Late last month, I wrote a post that revisited the critiques of the auto bailouts that were made as the policy actually unfolded. My main point was that the real dispute was not over whether or not the public sector should contribute to debtor-in-possession financing, though this is what the debate has fixated on in recent months. Rather, it centered on a number of issues, e.g., (1) whether or not there should have been statutory authorization to use TARP funds for this purpose, (2) the politicization of the bankruptcy process as evidenced by the treatment of secured creditors relative to the UAW in the case of Chrysler, (3) the failure to issue deficiency claims to secured creditors who were not paid in full, and (4) the fact that creditors were not given an opportunity to offer competing reorganization plans, among other things.
Yet as Luigi Zingales observes, the debate has mostly centered on misinterpretations of Mitt Romney’s “Let Detroit Go Bankrupt” op-ed:
Romney was very clear in his article that the bankruptcy process should have been “managed” and the government should “provide guarantees for post-bankruptcy financing and assure car buyers that their warranties are not at risk.” Romney was also very explicit about the fact that management had to be changed, as eventually the Obama administration did. Thus, would Romney have managed Detroit as Obama did?
No. First of all, Romney’s article was written in November 2008 just before the Bush administration handed out $18 billion to GM and Chrysler (not to mention the $8 billion to GMAC) to kick the can down the road. Romney would have forced the two automakers in bankruptcy in December rather than May, saving not only the $26 billion wasted by the Bush administration, but also the extra $6 billion the Obama administration gave GM before it went into bankruptcy.
When finally both GM and Chrysler went to bankruptcy, Romney would have extended the same lines of credit the Obama administration did, but without pushing for a redistribution of value in bankruptcy, redistribution that favored the unions at the expense of the other more senior creditors.

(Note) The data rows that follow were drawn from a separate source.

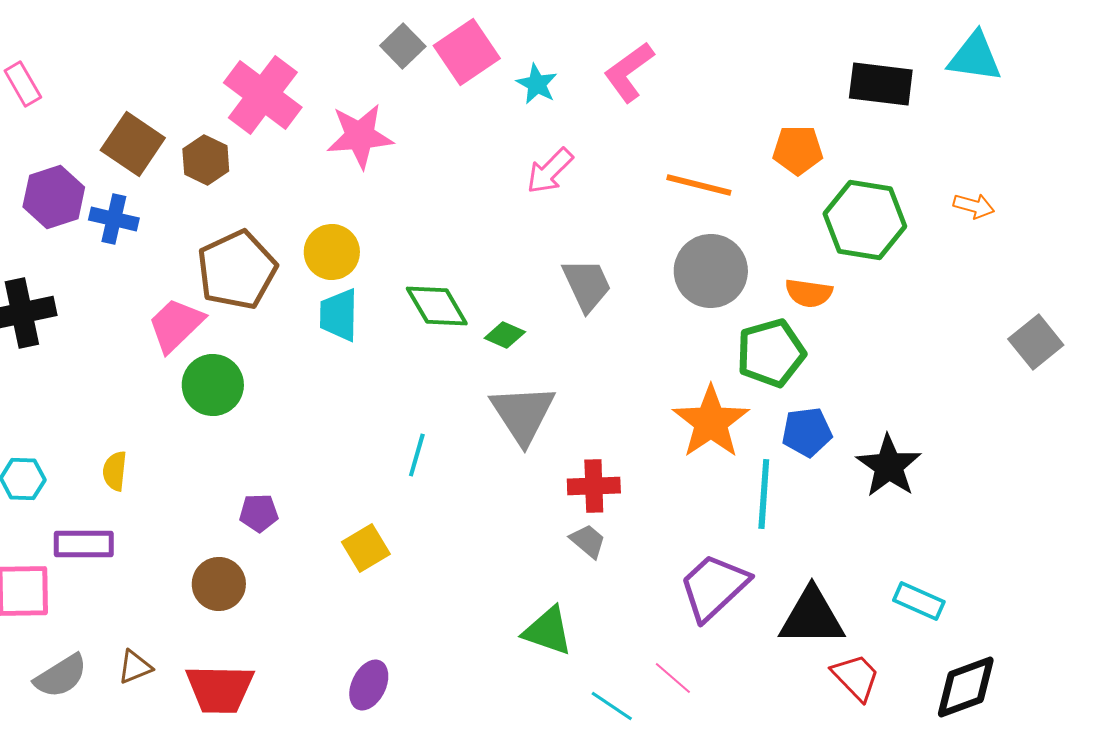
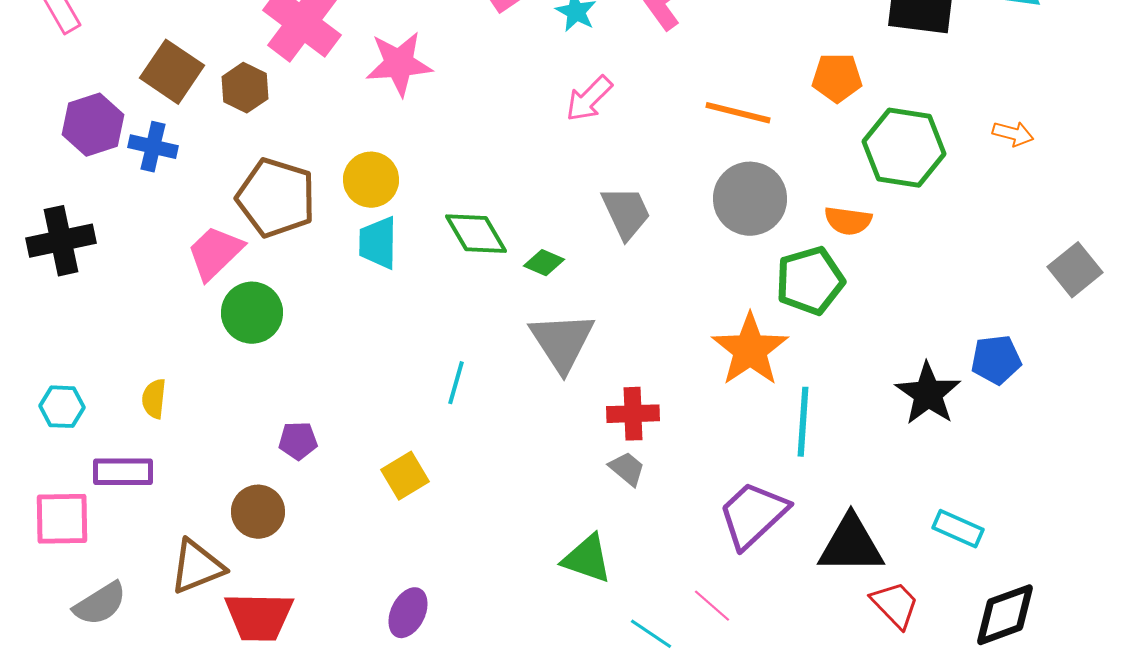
brown pentagon: (237, 270) -> (276, 198), turned -30
blue pentagon: (807, 432) -> (996, 360), moved
brown triangle: (135, 667) -> (197, 567), moved, size x1.6

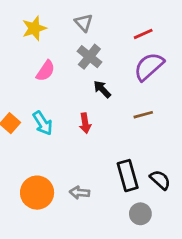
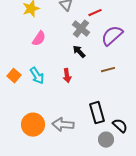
red line: (143, 34) -> (95, 13), moved
gray cross: (89, 57) -> (81, 29), moved
black semicircle: (160, 180) -> (120, 126), moved
gray arrow: (80, 193) -> (63, 125), size x1.5

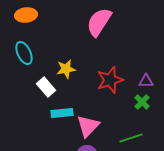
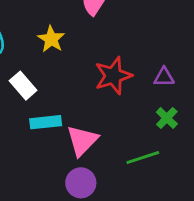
yellow star: (66, 69) -> (51, 39), moved, turned -30
green cross: (142, 102) -> (167, 118), moved

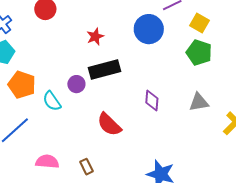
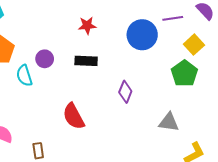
black rectangle: (105, 70) -> (86, 61), size x0.7
purple circle: (76, 84) -> (45, 59), moved
purple diamond: (152, 100) -> (125, 92), moved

Finally, Romney would have not forced GM to waste so much money in a useless electric car (the Chevy Volt) that found no clients. Thus, the fact that Obama saved a car industry that would have died otherwise is a myth. The reality is that Obama used taxpayers money to subsidize the unions.
My only disagreement with Zingales, and it is a small one, is on the Chevy Volt. I wouldn’t describe it as useless exactly, and the Volt has found at least some buyers. The deeper problem with the Volt, as Kevin Bullis has explained, is that it hasn’t achieved its larger objectives:
The Chevrolet Volt is interesting in part because anticipated sales of the car helped justify a massive, more-than-$2-billion-dollar push by the U.S. government to help companies build advanced lithium ion battery factories in the United States. But the companies that built those plants are struggling, in part because of lower than expected sales of cars like the Volt. A123 Systems recently declared bankruptcy (see, “A123’s Technology Just Wasn’t Good Enough” and “What Happened to A123?”). Dow said it would take an accounting charge because of a drop in value of its advanced battery venture, Dow Kokam. And LG Chem—which currently supplies battery cells for the Volt from a factory in Korea–has furloughed workers and hasn’t yet started building battery cells at a new factory in Holland, Michigan (see, “Too Many Battery Factories, Too Few Electric Cars”).
By some measures, the car is now doing well. About half of Chevrolet’s models sold more than the Volt, and about half sold less. It outsold the Corvette (1,167), for example. Sales accelerated this year after GM started offering attractive lease rates ($199 a month).
But the Volt far undersold the Cruze (19,121), a sedan about the size of the Volt. And GM isn’t coming close to a goal, set at the end of last year, to sell 60,000 Volts this year. [Emphasis added]
Even if sales of the Volt improve, it is not clear that the U.S. government should devote taxpayer funds to building advanced lithium ion battery factories. As Bullis goes on to note, plug-in hybrids and electric cars have been growing in popularity and one assumes that this trend will continue if gasoline prices continue to rise. It is also possible, however, that low natural gas prices will lead to the proliferation of CNG-powered vehicles, or that we’ll go in some other direction. Making a big and expensive bet on one technology platform doesn’t make sense. Rather, the public sector should invest in upstream innovations that can then be commercialized downstream.
Finally, I recommend reading Peter Schweizer’s recent op-ed in the Washington Times on the growing cost of the auto bailouts.